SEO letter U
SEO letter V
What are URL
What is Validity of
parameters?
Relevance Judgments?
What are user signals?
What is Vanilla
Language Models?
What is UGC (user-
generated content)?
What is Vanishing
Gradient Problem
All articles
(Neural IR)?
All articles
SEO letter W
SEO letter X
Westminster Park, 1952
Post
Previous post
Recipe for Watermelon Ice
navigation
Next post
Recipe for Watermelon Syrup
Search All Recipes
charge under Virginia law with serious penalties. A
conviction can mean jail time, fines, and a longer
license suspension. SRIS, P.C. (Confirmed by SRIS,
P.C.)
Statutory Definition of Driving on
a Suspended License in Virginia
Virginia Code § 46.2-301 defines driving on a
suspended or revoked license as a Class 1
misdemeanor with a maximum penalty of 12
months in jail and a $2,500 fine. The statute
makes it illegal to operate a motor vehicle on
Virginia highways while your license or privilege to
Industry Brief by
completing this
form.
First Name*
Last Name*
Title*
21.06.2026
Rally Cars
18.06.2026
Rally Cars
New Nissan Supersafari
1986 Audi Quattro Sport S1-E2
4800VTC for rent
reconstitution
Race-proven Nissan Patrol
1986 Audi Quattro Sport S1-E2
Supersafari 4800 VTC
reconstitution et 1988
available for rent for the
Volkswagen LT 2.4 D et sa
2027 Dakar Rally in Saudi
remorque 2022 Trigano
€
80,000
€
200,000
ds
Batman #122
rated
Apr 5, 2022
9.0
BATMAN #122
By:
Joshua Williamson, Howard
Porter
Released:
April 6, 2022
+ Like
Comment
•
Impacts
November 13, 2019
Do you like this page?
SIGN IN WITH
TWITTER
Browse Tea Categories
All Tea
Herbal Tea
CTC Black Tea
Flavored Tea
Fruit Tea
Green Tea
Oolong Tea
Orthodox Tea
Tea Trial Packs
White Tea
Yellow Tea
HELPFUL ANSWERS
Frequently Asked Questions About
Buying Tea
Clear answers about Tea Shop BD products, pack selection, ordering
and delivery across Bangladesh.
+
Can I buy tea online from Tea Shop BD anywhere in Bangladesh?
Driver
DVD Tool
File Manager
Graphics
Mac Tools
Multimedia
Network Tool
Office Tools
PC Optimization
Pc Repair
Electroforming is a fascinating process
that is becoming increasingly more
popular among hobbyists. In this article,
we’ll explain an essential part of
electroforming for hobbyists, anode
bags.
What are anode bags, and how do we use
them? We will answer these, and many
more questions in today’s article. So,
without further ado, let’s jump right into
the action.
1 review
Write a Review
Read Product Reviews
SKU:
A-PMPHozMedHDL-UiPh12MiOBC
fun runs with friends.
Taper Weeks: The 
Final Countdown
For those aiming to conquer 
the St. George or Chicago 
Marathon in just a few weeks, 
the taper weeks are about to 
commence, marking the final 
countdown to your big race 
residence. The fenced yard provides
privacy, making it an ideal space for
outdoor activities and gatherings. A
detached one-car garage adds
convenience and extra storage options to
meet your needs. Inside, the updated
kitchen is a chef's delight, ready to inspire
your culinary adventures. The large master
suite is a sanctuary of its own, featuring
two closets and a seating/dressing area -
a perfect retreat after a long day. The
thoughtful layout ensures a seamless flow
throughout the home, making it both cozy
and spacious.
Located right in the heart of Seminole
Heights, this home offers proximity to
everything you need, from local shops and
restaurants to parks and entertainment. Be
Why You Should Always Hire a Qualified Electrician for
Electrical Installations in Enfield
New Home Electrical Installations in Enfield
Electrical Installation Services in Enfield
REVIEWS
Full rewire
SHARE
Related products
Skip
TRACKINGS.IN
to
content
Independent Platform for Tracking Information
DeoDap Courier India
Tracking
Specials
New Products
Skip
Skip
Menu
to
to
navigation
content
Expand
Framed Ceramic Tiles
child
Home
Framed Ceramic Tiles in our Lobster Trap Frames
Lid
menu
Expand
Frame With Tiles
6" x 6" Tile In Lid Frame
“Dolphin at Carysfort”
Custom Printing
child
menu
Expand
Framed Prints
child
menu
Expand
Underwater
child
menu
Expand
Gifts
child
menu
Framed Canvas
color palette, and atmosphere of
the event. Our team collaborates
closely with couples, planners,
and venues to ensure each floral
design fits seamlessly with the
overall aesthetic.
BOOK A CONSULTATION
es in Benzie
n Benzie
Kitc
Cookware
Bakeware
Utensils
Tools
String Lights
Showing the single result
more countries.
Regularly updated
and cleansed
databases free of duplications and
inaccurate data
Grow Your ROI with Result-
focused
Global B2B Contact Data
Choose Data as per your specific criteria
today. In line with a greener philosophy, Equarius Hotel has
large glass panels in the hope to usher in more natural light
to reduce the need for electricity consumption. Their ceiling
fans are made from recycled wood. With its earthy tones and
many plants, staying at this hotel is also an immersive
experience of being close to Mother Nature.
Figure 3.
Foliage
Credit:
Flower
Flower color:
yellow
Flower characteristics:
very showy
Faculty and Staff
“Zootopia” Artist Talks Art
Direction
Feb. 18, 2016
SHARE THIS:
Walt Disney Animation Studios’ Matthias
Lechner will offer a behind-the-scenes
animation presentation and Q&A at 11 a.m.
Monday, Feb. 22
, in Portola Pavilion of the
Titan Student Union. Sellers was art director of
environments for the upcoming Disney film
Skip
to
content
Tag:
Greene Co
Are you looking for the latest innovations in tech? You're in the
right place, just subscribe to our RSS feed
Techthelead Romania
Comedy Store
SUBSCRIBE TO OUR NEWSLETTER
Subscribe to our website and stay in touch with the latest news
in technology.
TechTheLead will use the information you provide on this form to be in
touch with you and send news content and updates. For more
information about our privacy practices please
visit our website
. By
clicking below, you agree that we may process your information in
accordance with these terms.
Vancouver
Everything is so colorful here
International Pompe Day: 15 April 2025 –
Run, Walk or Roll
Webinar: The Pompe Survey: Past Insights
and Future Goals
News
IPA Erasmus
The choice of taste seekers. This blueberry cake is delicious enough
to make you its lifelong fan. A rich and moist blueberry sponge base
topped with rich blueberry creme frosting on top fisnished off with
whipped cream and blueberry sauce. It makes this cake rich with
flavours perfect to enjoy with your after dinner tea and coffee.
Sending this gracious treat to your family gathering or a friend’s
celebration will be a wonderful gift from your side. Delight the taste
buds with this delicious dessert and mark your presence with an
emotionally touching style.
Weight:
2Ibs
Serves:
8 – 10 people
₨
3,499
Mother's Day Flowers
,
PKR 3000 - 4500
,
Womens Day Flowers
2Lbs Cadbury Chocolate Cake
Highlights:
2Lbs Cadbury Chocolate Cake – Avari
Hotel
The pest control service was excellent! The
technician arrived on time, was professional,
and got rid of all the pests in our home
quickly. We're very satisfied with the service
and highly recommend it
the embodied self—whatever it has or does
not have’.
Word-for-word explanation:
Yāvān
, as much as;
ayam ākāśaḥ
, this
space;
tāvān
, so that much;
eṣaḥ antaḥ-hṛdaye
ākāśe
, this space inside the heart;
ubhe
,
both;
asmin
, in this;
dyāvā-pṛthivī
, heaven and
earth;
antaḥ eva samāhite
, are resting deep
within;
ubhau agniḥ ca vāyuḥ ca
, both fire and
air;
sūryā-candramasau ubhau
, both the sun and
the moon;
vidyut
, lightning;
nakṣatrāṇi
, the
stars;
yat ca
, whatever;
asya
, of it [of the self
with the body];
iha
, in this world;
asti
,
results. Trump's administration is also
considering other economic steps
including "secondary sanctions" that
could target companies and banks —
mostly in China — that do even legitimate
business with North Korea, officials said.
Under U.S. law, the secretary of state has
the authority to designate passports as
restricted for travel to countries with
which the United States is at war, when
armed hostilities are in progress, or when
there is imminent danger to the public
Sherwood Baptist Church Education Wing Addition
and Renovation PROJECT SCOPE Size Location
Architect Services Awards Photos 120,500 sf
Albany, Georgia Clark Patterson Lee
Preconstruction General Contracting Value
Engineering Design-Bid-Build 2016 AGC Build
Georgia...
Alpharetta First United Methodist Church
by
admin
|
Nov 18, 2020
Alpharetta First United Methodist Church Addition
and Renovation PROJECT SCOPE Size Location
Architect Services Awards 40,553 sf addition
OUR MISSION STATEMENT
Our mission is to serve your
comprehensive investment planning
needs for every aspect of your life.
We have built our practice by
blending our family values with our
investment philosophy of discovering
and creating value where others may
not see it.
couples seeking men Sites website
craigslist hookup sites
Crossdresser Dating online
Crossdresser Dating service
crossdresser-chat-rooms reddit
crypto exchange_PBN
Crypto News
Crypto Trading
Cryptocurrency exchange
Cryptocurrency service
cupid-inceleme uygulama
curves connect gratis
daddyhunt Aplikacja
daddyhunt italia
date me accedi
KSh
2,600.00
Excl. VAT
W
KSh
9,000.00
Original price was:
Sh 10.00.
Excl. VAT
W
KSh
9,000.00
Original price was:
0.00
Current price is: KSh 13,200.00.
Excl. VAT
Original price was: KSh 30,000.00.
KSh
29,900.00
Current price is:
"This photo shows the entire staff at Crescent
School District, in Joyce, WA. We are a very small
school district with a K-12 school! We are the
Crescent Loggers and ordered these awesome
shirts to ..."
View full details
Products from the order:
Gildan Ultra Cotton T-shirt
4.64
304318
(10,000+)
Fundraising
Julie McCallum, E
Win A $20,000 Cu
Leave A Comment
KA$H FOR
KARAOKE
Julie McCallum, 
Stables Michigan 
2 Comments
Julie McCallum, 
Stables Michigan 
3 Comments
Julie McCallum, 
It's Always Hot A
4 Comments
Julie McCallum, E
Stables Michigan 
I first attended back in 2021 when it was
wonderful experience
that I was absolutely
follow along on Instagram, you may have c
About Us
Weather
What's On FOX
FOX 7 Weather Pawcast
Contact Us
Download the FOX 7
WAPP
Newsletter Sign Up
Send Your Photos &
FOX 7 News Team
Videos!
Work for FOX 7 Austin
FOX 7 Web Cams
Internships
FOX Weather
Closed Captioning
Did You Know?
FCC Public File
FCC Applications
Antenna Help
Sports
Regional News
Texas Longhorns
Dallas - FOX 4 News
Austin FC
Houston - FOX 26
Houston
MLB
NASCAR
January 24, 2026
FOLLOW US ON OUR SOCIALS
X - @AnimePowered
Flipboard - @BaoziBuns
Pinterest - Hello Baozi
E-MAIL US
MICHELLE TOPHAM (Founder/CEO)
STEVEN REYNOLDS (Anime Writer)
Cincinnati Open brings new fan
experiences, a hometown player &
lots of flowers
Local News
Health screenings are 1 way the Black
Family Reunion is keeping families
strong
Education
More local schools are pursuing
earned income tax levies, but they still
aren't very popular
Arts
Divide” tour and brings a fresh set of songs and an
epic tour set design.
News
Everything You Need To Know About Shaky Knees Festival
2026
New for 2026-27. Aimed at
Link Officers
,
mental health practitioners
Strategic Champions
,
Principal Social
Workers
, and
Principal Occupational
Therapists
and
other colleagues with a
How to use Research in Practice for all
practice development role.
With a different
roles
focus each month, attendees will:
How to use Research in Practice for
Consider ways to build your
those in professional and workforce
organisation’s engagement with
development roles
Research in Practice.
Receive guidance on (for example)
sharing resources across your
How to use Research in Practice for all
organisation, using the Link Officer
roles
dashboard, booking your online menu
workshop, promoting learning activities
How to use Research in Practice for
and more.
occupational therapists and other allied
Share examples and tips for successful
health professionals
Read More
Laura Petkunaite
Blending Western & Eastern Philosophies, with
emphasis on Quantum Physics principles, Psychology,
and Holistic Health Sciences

○ ○ ○ ○ ○ ○ ○

**EXERCISE REQUIREMENTS**: From the listing, copy each line containing the word "Installations".

**ANSWER TO THE PROBLEM**:
Electrical Installations in Enfield
New Home Electrical Installations in Enfield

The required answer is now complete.